When Rylander found vacant land in Animas, Hidalgo County, with panoramic mountain and desert views—and more importantly, an existing well—for $26,000, he packed up his Honda Civic and drove 1,700 miles west. The isolated ranching community with approximately 109 residents is in the "boot heel" of the state, so quiet and wild that jaguars have been known to wander over from Mexico now and then.
A father of two adult sons who’s twice divorced, Rylander lives alone on his lot in a dusty, old, pull-behind camper he bought for $2,000. He mostly works alone too, in the 100-degree heat and winter winds. Rylander spent most of last spring and summer pick-axing through the hard dirt to dig out a ground floor for the house living quarters and indoor aquaculture pond, stacking rocks and boulders by hand to build berms and walls. He later bought a small tractor with a box scraper to help.

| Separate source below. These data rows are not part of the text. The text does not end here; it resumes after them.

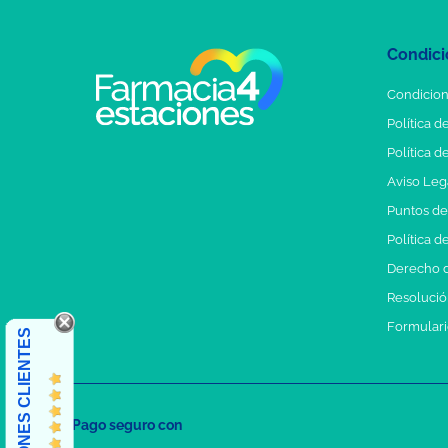
Condici
Condicion
Política d
Política d
Aviso Leg
Puntos d
Política d
Derecho d
Resolución
Formulari
OPINIONES CLIENTES
Pago seguro con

Rylander is gentle and soft-spoken and treats questions about his retirement as if they are a joke, seemingly amused you’d even ask. "I like to help society," Rylander says. "I’ve been doing that for about the last 40 years and for the next 20 years, I need to hurry and improve on society a little more."
People who love and know Rylander best say his age and health only worry those who don’t know him and don’t understand the unique life he’s led. He was born on a farm in Denton, Texas, and became a devotee of the natural world, developing a lifelong passion for birding. He studied science and math at the University of North Texas and, later, social ecology at Goddard College. He was a curator and teacher at UNT’s Natural History Museum, a captain in the U.S. Air Force, and did additional Peace Corps stints in the Philippines, and New Orleans after Hurricane Katrina. When the UNT alumni magazine interviewed Rylander in 2008, he wasn’t using a car, had no mortgage on his North Carolina home, and was living on $700 a month.

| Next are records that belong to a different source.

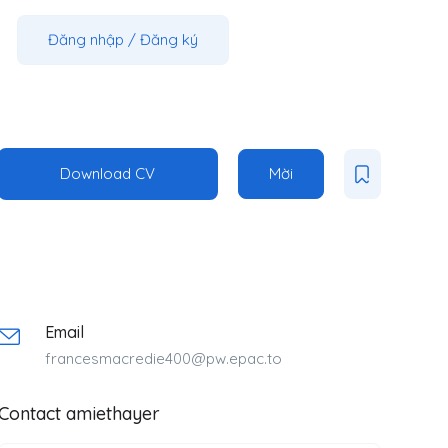
Đăng nhập
/
Đăng ký
Download CV
Mời
Email
francesmacredie400@pw.epac.to
Contact amiethayer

When Rylander went into real estate and home building in his late 20s, he saw the world in ways most North Texans didn’t. He described himself as a hippie "without the haircut" and says he understood, early on, that modern housing didn’t square with the environment or most folks’ savings accounts. He built underground houses with a twist, inventing a "vertical crawl space" that keeps homes cooler in summer and warmer in the winter, with little to no HVAC. "I like to turn liabilities into assets," he told a McCallen, Texas, newspaper that interviewed him in 1981 about his subterranean houses.

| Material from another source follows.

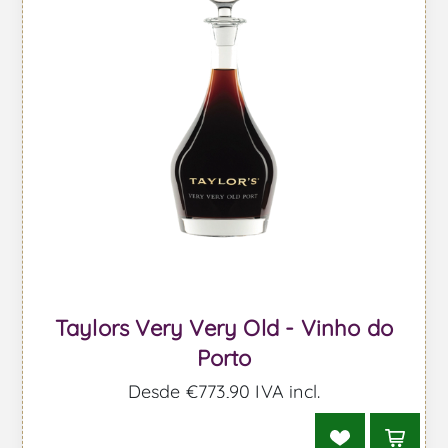
Taylors Very Very Old - Vinho do
Porto
Desde €773,90 IVA incl.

Rylander also worked as a park ranger at the Grand Canyon around 2005 and built an ecotourism lodge and education center on the Gulf Coast of Texas in the late ’90s. He lived in seven countries and presented papers on sustainability as far away as Papua New Guinea and Nepal. The more people you talk to, the more time you spend with Rylander—he only ate vegetable stew with beans and oranges in front of me—his age doesn’t seem worth noting. Rylander’s not even sure Animas will be his last stop.
"He just feels like you live until you die, so you live fully," says Amy Belanger, a longtime friend who built Rylander’s website and helped him raise $10,000 (so far) through GoFundMe (his sons each donated large sums). "He’s like the old ship captain who thinks, ‘If the whale gets me that’s the way I want to go.’ If Rod passes away on the roof of his house in the desert, that’s what he would want."
Rylander’s roof was mostly complete when dust devils tore through his property in early May. I see dozens of them appearing and dissipating like a mirage in the desert, on the desolate 150-mile drive west to Animas from El Paso, Texas, a few weeks later. When I turn onto the rocky dirt road where Rylander lives, just a few miles east of the Cochise County, Arizona, border, he is shirtless in work pants and boots, his skin bronze from a full year of New Mexico sun. Rylander is lean but not frail, and his white hair blows around in the ever-present wind as he walks me around the land, pointing out the damage. One 60-pound solar panel had been tossed 25 yards and strips of Naugahyde flap off the roof. Tempered glass panels had shattered around the home, giving the dirt some sparkle.